Exemplo de sentido contrário: o estúpido braço-de-ferro que a Banca portuguesa tem em curso com o Governo. Mais uma vez, a História tratará de encontrar os culpados, mas, para já, o que se pede a banqueiros e governantes é juízo. "Os infernos de pobreza e injustiça" - esta frase deveria estar escrita, em letras gordas, num cartaz colado na parede do compartimento em que Governo e Banca desembainham as espadas e esgrimem argumentos. A desavença é uma espécie de bomba-relógio, uma loucura, uma irresponsabilidade.

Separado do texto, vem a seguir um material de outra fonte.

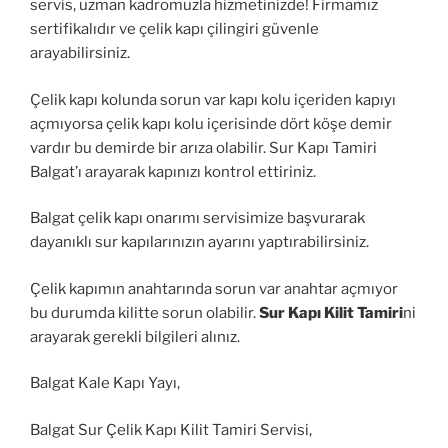
servis, uzman kadromuzla hizmetinizde! Firmamız
sertifikalıdır ve çelik kapı çilingiri güvenle
arayabilirsiniz.
Çelik kapı kolunda sorun var kapı kolu içeriden kapıyı
açmıyorsa çelik kapı kolu içerisinde dört köşe demir
vardır bu demirde bir arıza olabilir. Sur Kapı Tamiri
Balgat’ı arayarak kapınızı kontrol ettiriniz.
Balgat çelik kapı onarımı servisimize başvurarak
dayanıklı sur kapılarınızın ayarını yaptırabilirsiniz.
Çelik kapımın anahtarında sorun var anahtar açmıyor
bu durumda kilitte sorun olabilir.
Sur Kapı Kilit Tamiri
ni
arayarak gerekli bilgileri alınız.
Balgat Kale Kapı Yayı,
Balgat Sur Çelik Kapı Kilit Tamiri Servisi,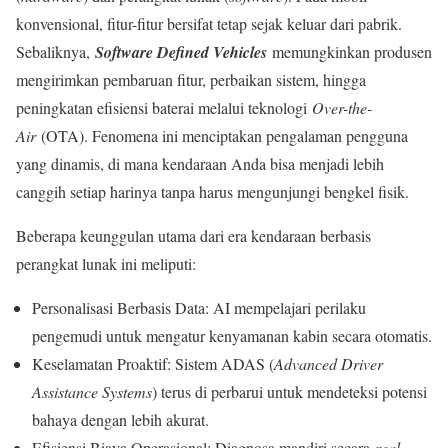
konvensional, fitur-fitur bersifat tetap sejak keluar dari pabrik.
Sebaliknya,
Software Defined Vehicles
memungkinkan produsen
mengirimkan pembaruan fitur, perbaikan sistem, hingga
peningkatan efisiensi baterai melalui teknologi
Over-the-
Air
(OTA). Fenomena ini menciptakan pengalaman pengguna
yang dinamis, di mana kendaraan Anda bisa menjadi lebih
canggih setiap harinya tanpa harus mengunjungi bengkel fisik.
Beberapa keunggulan utama dari era kendaraan berbasis
perangkat lunak ini meliputi:
Personalisasi Berbasis Data: AI mempelajari perilaku
pengemudi untuk mengatur kenyamanan kabin secara otomatis.
Keselamatan Proaktif: Sistem ADAS (
Advanced Driver
Assistance Systems
) terus di perbarui untuk mendeteksi potensi
bahaya dengan lebih akurat.
Efisiensi Biaya Operasional: Diagnosa mandiri secara
real-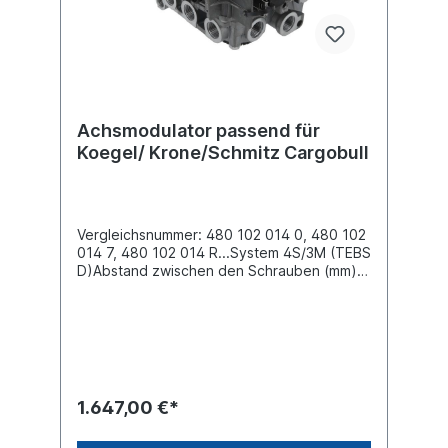
Rückgabe eines austauschfähigen Altteils,
erhalten Sie eine Gutschrift von € 175,00
Achsmodulator passend für
Koegel/ Krone/Schmitz Cargobull
Vergleichsnummer: 480 102 014 0, 480 102
014 7, 480 102 014 R...System 4S/3M (TEBS
D)Abstand zwischen den Schrauben (mm)
135.0Befestigung 2x M10Elektrische
Verbindung
Bat/ILS/ECAS/ELM/24N/Telematik Gewinde
Anschluss (1) M22 x 1.5 Gewinde Anschluss
(21) M22 x 1.5 Gewinde Anschluss (22) M22
x 1.5 Gewinde Anschluss (3) 2x integrierte
GeräuschdämpferGewinde Anschluss (4)
1.647,00 €*
M16 x 1.5 Gewinde Anschluss (5) M16 x 1.5
Schutzklasse IP 66, Spannung (V)24 V,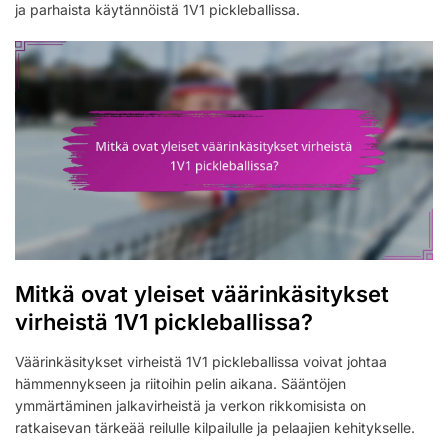
ja parhaista käytännöistä 1V1 pickleballissa.
Mitkä ovat yleiset väärinkäsitykset
virheistä 1V1 pickleballissa?
Väärinkäsitykset virheistä 1V1 pickleballissa voivat johtaa
hämmennykseen ja riitoihin pelin aikana. Sääntöjen
ymmärtäminen jalkavirheistä ja verkon rikkomisista on
ratkaisevan tärkeää reilulle kilpailulle ja pelaajien kehitykselle.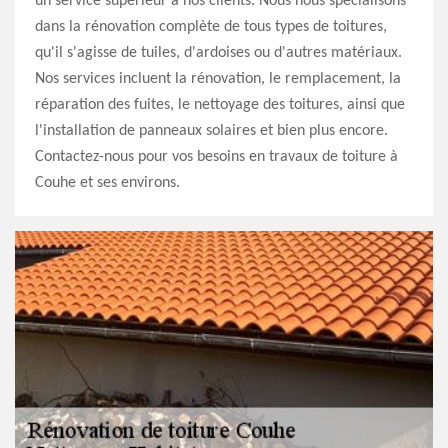
un service supérieur à nos clients. Nous nous spécialisons
dans la rénovation complète de tous types de toitures,
qu'il s'agisse de tuiles, d'ardoises ou d'autres matériaux.
Nos services incluent la rénovation, le remplacement, la
réparation des fuites, le nettoyage des toitures, ainsi que
l'installation de panneaux solaires et bien plus encore.
Contactez-nous pour vos besoins en travaux de toiture à
Couhe et ses environs.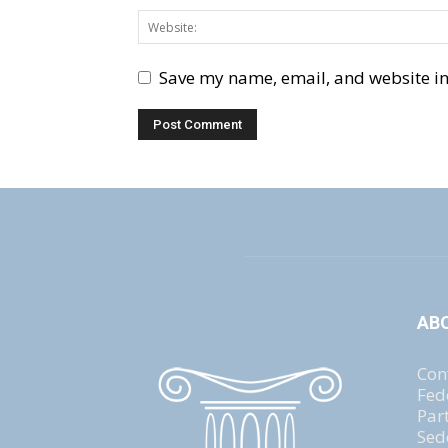
Save my name, email, and website in 
AB
Con
Fed
Par
Sed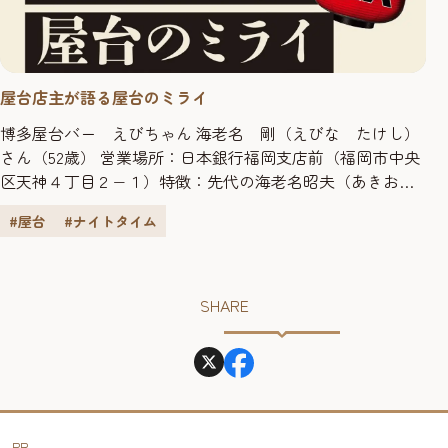
屋台店主が語る屋台のミライ
博多屋台バー えびちゃん 海老名 剛（えびな たけし）
さん（52歳） 営業場所：日本銀行福岡支店前（福岡市中央
区天神４丁目２−１）特徴：先代の海老名昭夫（あきお）
氏が40年前に始めた屋台を継承。2代目になって12年。唯一
#屋台
#ナイトタイム
の屋台バーとしてカクテルや洋酒を提供。 屋台のたまちゃ
ん 鳥巣 大介（とす だいすけ）さん（45歳） 営業場所：
長浜屋台街（福岡市中央区長浜3-14）特...
SHARE
PR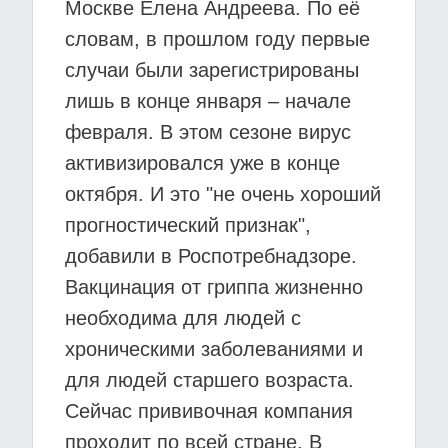
Москве Елена Андреева. По её
словам, в прошлом году первые
случаи были зарегистрированы
лишь в конце января – начале
февраля. В этом сезоне вирус
активизировался уже в конце
октября. И это "не очень хороший
прогностический признак",
добавили в Роспотребнадзоре.
Вакцинация от гриппа жизненно
необходима для людей с
хроническими заболеваниями и
для людей старшего возраста.
Сейчас прививочная компания
проходит по всей стране. В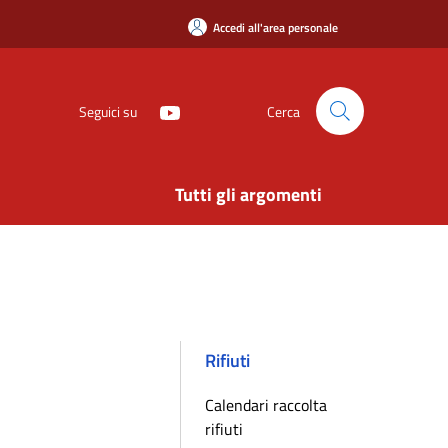
Accedi all'area personale
Seguici su
Cerca
Tutti gli argomenti
Rifiuti
Calendari raccolta
rifiuti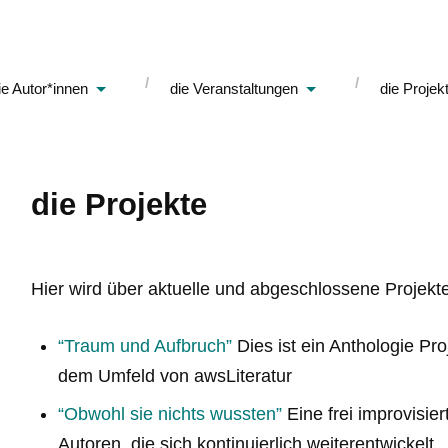
ie Autor*innen
die Veranstaltungen
die Projek
die Projekte
Hier wird über aktuelle und abgeschlossene Projekte
“Traum und Aufbruch”
Dies ist ein Anthologie Pr
dem Umfeld von awsLiteratur
“Obwohl sie nichts wussten”
Eine frei improvisi
Autoren, die sich kontinuierlich weiterentwickelt.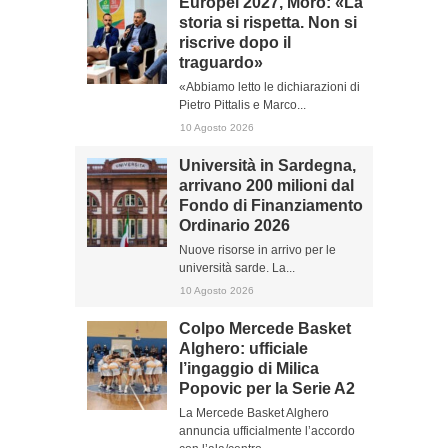
Europei 2027, Moro: «La
storia si rispetta. Non si
riscrive dopo il
traguardo»
«Abbiamo letto le dichiarazioni di
Pietro Pittalis e Marco...
10 Agosto 2026
Università in Sardegna,
arrivano 200 milioni dal
Fondo di Finanziamento
Ordinario 2026
Nuove risorse in arrivo per le
università sarde. La...
10 Agosto 2026
Colpo Mercede Basket
Alghero: ufficiale
l’ingaggio di Milica
Popovic per la Serie A2
La Mercede Basket Alghero
annuncia ufficialmente l’accordo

Há dias, Pedro Santos Guerreiro, director do "Jornal de Negócios", escrevia a este propósito: "Governo e Banca dependem demasiado uns dos outros para matarem sem morrerem". Inteiramente de acordo. Com um pequeno acrescento: importa pouco saber, nesta altura, se a Banca teme ser capturada pelo Governo, isto é, se teme passar de predadora a presa. É evidente que o Estado vai ter que entrar no capital dos bancos, pelo que sobra apenas discutir, com seriedade e serenidade, os termos da entrada e da saída. O que realmente importa é que uns e outros percebam o alcance do que diz a CEP. Os "infernos de pobreza e injustiça" são um perigosíssimo bumerangue, que atingirá em cheio a Banca e o Governo. Isto é: que, logo, nos atingirá em cheio a todos nós, incautos contribuintes. Ora, se há coisa de que não precisamos, é de uma espúria guerra entre poderes que nos atinja. No bolso, claro!